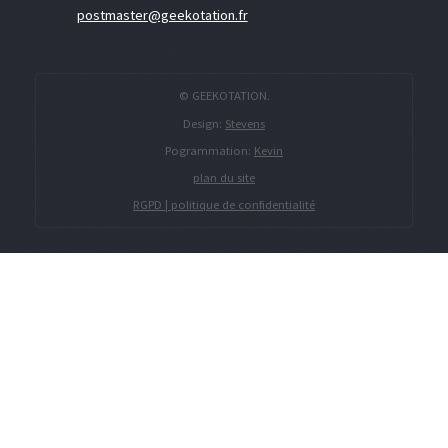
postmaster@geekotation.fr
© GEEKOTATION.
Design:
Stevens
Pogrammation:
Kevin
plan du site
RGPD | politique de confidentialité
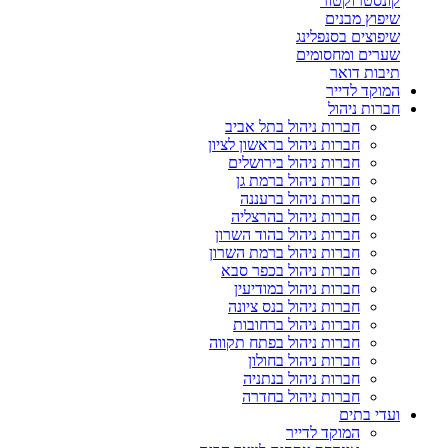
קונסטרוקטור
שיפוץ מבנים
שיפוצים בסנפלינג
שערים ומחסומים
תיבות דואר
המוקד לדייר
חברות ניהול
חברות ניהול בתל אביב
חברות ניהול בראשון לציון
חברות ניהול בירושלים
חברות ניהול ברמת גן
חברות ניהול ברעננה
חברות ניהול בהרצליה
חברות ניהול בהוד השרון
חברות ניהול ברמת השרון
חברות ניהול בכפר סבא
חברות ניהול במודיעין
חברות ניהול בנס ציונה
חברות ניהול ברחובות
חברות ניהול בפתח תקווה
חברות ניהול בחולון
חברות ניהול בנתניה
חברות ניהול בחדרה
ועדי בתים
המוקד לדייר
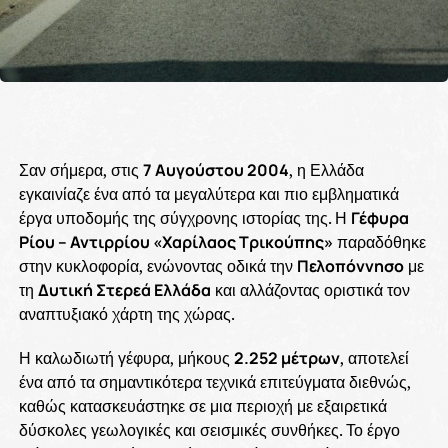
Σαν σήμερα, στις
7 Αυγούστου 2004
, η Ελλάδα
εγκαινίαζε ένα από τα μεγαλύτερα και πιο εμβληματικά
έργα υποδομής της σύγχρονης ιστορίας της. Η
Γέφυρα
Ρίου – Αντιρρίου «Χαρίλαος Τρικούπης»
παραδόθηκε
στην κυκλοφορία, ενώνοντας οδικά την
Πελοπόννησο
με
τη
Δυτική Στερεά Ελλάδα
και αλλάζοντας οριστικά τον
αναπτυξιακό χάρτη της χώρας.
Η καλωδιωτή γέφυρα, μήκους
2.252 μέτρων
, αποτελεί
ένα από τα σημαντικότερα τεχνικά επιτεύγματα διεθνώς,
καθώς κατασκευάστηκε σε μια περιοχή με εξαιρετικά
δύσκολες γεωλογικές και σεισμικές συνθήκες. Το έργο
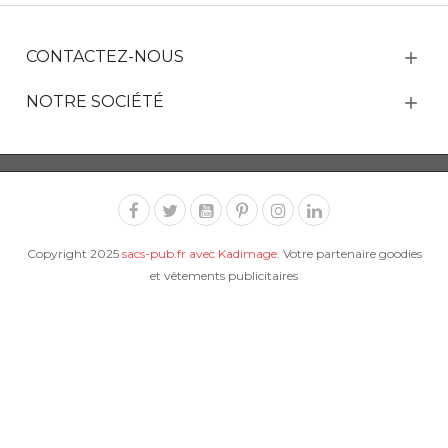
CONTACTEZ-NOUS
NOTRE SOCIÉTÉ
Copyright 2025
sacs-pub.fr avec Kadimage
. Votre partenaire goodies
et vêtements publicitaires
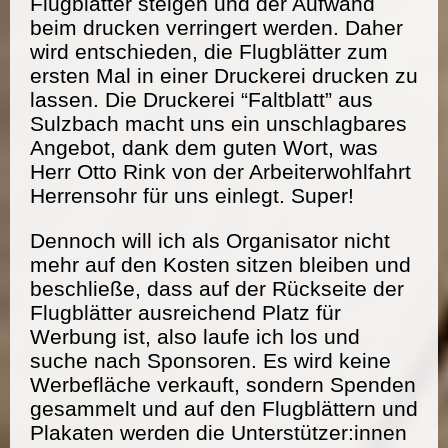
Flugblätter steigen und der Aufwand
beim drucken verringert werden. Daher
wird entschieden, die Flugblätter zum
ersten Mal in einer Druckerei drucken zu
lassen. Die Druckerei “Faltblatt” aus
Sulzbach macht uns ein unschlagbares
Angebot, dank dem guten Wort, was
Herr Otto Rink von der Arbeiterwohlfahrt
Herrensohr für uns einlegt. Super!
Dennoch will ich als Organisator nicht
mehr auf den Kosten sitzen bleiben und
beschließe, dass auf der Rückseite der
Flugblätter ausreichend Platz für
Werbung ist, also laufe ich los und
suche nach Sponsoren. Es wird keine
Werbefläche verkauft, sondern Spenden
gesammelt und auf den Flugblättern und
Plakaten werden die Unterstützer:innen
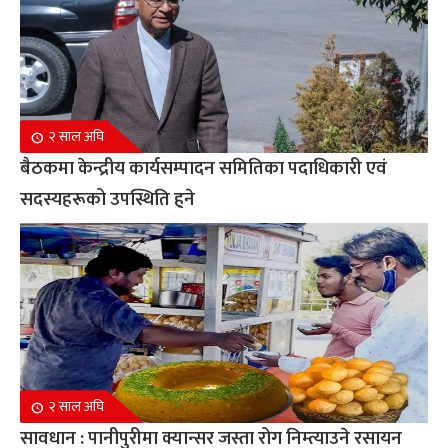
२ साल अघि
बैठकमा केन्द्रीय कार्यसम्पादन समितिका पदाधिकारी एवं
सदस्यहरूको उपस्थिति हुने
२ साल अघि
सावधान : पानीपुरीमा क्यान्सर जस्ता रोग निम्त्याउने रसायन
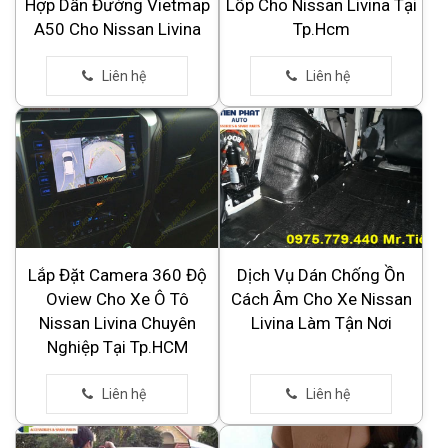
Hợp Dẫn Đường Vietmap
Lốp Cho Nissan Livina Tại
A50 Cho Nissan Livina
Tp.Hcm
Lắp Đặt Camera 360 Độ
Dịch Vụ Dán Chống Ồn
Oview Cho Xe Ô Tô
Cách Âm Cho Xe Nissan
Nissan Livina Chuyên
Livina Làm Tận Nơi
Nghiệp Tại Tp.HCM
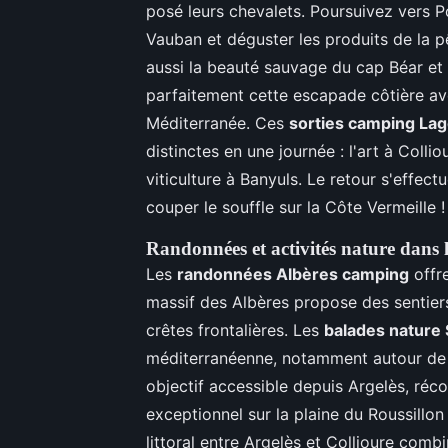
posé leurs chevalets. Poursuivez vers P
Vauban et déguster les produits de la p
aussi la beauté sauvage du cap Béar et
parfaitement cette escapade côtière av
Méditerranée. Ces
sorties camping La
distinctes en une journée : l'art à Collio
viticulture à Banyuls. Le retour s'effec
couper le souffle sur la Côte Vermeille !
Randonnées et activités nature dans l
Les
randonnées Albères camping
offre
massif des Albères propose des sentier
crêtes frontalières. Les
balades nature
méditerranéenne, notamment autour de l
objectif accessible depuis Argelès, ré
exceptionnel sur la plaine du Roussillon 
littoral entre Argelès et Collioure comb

▶ [What the task asks]: Using the listing above, reproduce word for word every line from the one containing "Herr Otto Rink von der Arbeiterwohlfahrt" through the one containing "viticulture à Banyuls. Le retour s'effec". Pictures must be left out.

▶ [Task response]:
Herr Otto Rink von der Arbeiterwohlfahrt
Herrensohr für uns einlegt. Super!
Dennoch will ich als Organisator nicht
mehr auf den Kosten sitzen bleiben und
beschließe, dass auf der Rückseite der
Flugblätter ausreichend Platz für
Werbung ist, also laufe ich los und
suche nach Sponsoren. Es wird keine
Werbefläche verkauft, sondern Spenden
gesammelt und auf den Flugblättern und
Plakaten werden die Unterstützer:innen
२ साल अघि
बैठकमा केन्द्रीय कार्यसम्पादन समितिका पदाधिकारी एवं
सदस्यहरूको उपस्थिति हुने
२ साल अघि
सावधान : पानीपुरीमा क्यान्सर जस्ता रोग निम्त्याउने रसायन
Hợp Dẫn Đường Vietmap
Lốp Cho Nissan Livina Tại
A50 Cho Nissan Livina
Tp.Hcm
Lắp Đặt Camera 360 Độ
Dịch Vụ Dán Chống Ồn
Oview Cho Xe Ô Tô
Cách Âm Cho Xe Nissan
Nissan Livina Chuyên
Livina Làm Tận Nơi
Nghiệp Tại Tp.HCM
posé leurs chevalets. Poursuivez vers P
Vauban et déguster les produits de la p
aussi la beauté sauvage du cap Béar et
parfaitement cette escapade côtière av
Méditerranée. Ces
sorties camping La
distinctes en une journée : l'art à Collio
viticulture à Banyuls. Le retour s'effec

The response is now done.